Comment une ville est détruite: Alicante
Je ne pense pas que la suspension des licences pour le logement et les appartements touristiques, qui vient d'approuver le conseil municipal d'Alicante, résoudra les problèmes de la ville. La mesure arrive deux semaines après que la presse a signalé la fermeture ou le transfert possible de la librairie 80 World – une référence dans l'environnement culturel d'Alicante – après la vente du bâtiment où elle est située dans une société d'appartements touristiques.
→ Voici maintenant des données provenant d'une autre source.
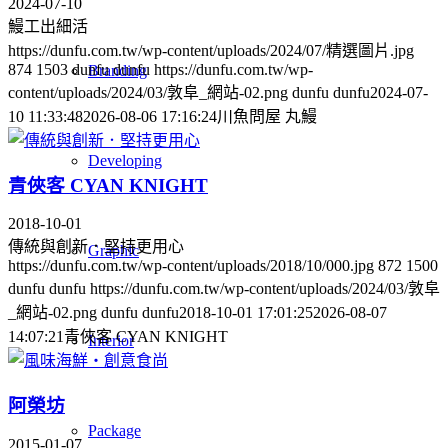
2024-07-10
鰻工出細活
https://dunfu.com.tw/wp-content/uploads/2024/07/精選圖片.jpg
874
1503
dunfu dunfu
https://dunfu.com.tw/wp-
Branding
content/uploads/2024/03/敦阜_網站-02.png
dunfu dunfu
2024-07-
10 11:33:48
2026-08-06 17:16:24
川魚問屋 丸鰻
Developing
青俠客 CYAN KNIGHT
2018-10-01
傳統與創新．堅持更用心
Graphic
https://dunfu.com.tw/wp-content/uploads/2018/10/000.jpg
872
1500
dunfu dunfu
https://dunfu.com.tw/wp-content/uploads/2024/03/敦阜
_網站-02.png
dunfu dunfu
2018-10-01 17:01:25
2026-08-07
14:07:21
青俠客 CYAN KNIGHT
Interior
阿榮坊
Package
2015-01-07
La coïncidence de ces événements peut nous amener à penser que la situation actuelle d'Alicante est le résultat de la prolifération de ces logements, qui ont changé la vie quotidienne, mais ce serait une erreur de l'attribuer uniquement à cela. Les licences de suspension peuvent offrir un répit temporaire, mais cela ne résoudra pas les problèmes de fond de la population.
Il y a plus de trente ans, Alicante est une ville sans but, c'est-à-dire sans projet. L'Alicante actuel, y compris la prolifération des bâtiments touristiques, n'a pas émergé du jour au lendemain, car certains insistent pour nous faire croire. C'est le résultat de décisions politiques prises il y a longtemps. Dans l'histoire récente d'Alicante, il y a un événement qui explique la ville dans laquelle nous sommes devenus: le licenciement de l'architecte Luis Cantallops par le maire Díaz Alperi. Face au projet présenté par l'architecte, qui avait l'intention de mettre l'ordre dans l'urbanisme pour améliorer la vie des citoyens, Díaz Alperi s'est penché sur les intérêts des promoteurs immobiliers. Cantallops tirés, Alicante était entre les mains du marché qui imposait ses critères. Nous avons les conséquences de cette décision aujourd'hui.
Mais nous aurions tort si nous téléchargeons toute la responsabilité du dos de la partie populaire. Le projet pour privatiser le port du port pour en faire un immense parking de yacht, le soulignant aux citoyens, a été promu par un socialiste, Ángel Cuesta, président de l'autorité portuaire. Cuesta a agi avec une liberté totale et le PSOE de ce moment ne s'est pas opposé à ses décisions; Il y a les résultats, qui ne peuvent pas être cachés. Ne nous trompons pas, les socialistes d'Alicante se sont soucieux de gagner les élections et d'obtenir le bureau du maire, mais Alicante ne s'est pas soucié. Pour le PSOE, cette ville a été une place électorale, pas un projet à prendre soin et à prendre soin.
Si Alicante est aujourd'hui la ville que les promoteurs immobiliers ont imposées, c'est aussi ce que Alicante a consenti. Les élections répétées remportées par le groupe populaire démontrent. Pour diverses raisons, Alicante n'a pas eu de mouvement citoyen vidactif fort et vindicatif, capable d'arrêter les pieds des promoteurs immobiliers et de demander aux politiciens d'autres comportements, au-delà de leurs propres intérêts. Je dois faire une exception: la plate-forme des initiatives citoyennes qui, entre autres actions, a réalisé la paralysie du plan Rabasa. Pendant vingt ans, la plate-forme a contribué une bouffée d'air frais et vindicatif dans une ville endormie. Malheureusement, son travail n'a pas trouvé de continuité après le retrait de ces personnes.
Quel avenir attend Alicante? Pour l'imaginer, nous devons assister aux paroles du professeur Carmen Herrero qui, dans un article publié dans la presse il y a des mois, a écrit: «Alicante a opté pour un tourisme dans lequel il semble que la seule chose qui compte est le grand nombre: combien de touristes nous rendent visite chaque année; combien de personnes de nuit.